Records for this exercise:

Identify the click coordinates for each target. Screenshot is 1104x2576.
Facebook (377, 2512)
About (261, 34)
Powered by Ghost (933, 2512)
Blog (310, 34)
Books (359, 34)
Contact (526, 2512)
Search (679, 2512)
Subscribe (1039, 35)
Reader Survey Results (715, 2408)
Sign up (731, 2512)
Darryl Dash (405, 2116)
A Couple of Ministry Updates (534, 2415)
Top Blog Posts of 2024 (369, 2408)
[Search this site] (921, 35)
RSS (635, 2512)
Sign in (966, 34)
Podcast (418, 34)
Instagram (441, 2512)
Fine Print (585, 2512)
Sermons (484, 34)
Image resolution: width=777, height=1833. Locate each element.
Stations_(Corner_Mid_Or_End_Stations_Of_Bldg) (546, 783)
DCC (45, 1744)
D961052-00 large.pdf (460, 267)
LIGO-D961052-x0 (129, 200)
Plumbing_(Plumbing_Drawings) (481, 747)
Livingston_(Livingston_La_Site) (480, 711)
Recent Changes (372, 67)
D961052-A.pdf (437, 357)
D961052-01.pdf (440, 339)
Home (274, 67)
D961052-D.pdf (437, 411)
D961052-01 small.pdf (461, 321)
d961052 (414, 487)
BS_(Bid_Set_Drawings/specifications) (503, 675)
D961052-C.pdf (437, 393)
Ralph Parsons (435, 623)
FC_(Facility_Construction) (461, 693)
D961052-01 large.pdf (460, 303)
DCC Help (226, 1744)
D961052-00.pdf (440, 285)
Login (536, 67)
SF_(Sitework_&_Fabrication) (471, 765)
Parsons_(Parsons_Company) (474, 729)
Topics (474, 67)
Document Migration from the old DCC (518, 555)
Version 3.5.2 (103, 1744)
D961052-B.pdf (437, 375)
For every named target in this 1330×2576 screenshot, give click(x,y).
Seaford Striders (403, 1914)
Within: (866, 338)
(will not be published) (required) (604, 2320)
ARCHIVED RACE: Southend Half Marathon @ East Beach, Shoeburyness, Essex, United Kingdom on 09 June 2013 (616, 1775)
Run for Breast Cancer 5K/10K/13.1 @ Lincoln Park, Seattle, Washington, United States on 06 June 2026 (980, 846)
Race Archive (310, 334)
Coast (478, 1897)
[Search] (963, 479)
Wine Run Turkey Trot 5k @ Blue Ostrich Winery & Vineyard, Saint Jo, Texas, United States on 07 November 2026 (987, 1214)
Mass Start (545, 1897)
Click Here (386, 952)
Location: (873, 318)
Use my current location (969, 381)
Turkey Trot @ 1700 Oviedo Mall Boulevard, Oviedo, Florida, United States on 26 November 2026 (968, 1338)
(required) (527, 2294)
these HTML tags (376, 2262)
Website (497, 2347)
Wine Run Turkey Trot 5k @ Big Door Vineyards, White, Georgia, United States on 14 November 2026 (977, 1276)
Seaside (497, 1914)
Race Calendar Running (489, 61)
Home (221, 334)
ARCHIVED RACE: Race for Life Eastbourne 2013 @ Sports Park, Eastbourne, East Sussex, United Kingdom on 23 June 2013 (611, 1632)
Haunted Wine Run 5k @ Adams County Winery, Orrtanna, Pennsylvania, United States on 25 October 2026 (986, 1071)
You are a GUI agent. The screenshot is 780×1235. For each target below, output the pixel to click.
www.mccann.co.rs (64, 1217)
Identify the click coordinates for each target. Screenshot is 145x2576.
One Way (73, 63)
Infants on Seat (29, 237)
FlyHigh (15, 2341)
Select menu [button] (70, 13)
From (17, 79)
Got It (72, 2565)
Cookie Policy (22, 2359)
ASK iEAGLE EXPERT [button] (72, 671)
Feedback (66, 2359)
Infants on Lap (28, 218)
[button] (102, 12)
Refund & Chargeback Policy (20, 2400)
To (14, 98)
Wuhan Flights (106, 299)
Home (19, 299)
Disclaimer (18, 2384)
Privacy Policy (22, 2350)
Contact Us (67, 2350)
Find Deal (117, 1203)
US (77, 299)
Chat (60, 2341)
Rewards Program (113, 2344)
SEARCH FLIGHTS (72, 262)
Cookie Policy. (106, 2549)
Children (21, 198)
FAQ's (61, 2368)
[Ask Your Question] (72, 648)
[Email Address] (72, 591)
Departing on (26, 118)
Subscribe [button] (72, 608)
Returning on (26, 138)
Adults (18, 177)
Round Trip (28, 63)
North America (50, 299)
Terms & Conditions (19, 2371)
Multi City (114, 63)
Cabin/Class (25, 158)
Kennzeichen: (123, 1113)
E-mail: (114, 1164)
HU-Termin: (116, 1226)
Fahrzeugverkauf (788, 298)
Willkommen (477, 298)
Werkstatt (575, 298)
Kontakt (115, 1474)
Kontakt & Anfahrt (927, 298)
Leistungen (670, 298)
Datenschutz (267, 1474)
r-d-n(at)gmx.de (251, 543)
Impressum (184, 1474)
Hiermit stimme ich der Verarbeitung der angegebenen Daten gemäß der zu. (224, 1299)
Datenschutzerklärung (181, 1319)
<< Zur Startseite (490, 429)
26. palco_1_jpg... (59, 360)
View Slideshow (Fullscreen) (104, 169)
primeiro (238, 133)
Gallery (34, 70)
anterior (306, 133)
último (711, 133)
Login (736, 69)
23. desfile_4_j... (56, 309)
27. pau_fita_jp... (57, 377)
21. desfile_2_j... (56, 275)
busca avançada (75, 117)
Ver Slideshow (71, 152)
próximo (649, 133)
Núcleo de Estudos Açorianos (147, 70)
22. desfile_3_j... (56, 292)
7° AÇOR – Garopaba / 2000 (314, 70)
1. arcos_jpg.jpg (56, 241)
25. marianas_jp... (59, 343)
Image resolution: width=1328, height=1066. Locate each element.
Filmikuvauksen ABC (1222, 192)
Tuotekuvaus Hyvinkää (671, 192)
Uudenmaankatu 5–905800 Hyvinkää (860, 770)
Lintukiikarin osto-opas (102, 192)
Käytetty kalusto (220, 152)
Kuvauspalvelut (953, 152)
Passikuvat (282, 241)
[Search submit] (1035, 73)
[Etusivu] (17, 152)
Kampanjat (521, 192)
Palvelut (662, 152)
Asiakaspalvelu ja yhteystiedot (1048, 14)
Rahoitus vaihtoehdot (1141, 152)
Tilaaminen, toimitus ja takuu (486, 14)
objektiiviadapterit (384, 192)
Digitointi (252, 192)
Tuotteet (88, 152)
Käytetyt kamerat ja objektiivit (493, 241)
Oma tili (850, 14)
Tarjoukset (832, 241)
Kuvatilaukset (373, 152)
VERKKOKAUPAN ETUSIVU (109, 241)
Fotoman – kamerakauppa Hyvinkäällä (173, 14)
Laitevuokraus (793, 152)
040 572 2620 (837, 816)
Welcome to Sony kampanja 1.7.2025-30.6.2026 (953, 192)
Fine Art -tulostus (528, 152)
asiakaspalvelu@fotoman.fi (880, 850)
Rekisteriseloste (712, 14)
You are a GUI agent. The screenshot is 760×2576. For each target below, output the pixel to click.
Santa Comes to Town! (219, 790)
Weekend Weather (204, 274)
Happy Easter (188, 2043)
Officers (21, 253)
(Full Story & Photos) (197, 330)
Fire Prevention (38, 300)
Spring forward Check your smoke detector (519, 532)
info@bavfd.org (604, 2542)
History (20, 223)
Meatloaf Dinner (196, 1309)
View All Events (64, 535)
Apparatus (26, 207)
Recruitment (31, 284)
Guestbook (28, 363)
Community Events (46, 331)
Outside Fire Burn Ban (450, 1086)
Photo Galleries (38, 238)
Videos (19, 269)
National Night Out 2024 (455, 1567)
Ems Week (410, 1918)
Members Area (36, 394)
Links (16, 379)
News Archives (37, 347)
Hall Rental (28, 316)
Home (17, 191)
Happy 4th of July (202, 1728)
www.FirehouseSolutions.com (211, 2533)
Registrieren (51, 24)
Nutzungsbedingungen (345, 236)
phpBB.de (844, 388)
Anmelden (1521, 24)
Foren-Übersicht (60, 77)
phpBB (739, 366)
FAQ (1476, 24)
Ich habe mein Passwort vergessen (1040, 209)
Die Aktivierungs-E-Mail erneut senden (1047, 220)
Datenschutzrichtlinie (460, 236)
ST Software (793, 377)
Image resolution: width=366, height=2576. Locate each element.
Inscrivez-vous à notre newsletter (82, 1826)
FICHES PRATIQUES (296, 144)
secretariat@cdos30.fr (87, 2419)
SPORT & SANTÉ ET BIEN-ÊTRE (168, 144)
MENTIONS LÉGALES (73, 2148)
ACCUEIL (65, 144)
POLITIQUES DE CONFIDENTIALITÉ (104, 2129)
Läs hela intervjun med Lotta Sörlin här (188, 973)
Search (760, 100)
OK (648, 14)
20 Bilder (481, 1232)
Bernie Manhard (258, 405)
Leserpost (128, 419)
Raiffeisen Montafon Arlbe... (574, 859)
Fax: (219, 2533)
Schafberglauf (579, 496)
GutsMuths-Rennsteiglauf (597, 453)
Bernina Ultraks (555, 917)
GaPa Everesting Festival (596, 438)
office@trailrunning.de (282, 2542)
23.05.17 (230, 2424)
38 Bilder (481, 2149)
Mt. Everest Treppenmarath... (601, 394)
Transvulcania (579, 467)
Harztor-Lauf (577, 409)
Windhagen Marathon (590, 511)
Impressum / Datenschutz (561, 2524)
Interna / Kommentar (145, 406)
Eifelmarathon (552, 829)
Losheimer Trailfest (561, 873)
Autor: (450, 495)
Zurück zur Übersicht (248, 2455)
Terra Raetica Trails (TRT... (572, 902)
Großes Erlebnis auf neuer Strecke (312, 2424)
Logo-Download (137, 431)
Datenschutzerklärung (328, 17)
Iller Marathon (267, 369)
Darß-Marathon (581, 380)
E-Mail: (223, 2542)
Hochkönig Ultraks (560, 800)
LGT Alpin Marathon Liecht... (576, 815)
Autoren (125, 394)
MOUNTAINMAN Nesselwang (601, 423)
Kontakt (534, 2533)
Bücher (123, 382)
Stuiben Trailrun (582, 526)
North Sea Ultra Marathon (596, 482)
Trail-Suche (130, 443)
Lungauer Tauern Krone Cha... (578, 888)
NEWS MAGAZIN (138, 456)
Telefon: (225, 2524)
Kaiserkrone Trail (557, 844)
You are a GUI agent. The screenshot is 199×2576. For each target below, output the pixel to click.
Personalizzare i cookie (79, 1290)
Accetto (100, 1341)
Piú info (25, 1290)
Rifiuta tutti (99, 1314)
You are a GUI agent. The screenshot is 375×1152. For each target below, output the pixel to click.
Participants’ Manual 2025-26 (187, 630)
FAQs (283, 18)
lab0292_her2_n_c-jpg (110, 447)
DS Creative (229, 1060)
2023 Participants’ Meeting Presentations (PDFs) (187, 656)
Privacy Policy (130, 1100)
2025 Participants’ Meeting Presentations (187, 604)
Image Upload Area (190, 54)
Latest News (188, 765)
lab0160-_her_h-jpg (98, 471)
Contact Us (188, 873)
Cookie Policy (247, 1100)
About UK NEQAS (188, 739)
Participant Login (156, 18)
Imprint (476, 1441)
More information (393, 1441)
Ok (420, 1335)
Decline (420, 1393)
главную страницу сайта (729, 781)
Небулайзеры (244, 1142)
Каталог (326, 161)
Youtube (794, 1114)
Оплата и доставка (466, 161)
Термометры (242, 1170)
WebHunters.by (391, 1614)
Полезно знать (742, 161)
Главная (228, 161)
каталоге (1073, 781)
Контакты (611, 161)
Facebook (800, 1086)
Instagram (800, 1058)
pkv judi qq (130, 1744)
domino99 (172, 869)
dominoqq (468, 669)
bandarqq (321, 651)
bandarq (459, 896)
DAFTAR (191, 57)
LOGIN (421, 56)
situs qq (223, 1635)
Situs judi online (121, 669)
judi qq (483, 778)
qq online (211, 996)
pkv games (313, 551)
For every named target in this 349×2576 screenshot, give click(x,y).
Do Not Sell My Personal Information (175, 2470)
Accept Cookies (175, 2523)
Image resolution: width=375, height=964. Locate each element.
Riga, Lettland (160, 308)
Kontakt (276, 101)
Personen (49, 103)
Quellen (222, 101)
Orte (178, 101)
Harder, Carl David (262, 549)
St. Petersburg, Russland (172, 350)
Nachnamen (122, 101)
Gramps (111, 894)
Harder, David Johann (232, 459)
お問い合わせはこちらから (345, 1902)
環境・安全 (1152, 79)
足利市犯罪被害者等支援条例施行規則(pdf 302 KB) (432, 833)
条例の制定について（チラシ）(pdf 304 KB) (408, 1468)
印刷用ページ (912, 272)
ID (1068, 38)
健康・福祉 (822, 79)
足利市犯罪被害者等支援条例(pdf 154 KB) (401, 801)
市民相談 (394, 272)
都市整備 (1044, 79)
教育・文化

Exercise description: Each line in the entries above that includes the string "November" should be extracted.

Written answer:
Wine Run Turkey Trot 5k @ Blue Ostrich Winery & Vineyard, Saint Jo, Texas, United States on 07 November 2026 (987, 1214)
Turkey Trot @ 1700 Oviedo Mall Boulevard, Oviedo, Florida, United States on 26 November 2026 (968, 1338)
Wine Run Turkey Trot 5k @ Big Door Vineyards, White, Georgia, United States on 14 November 2026 (977, 1276)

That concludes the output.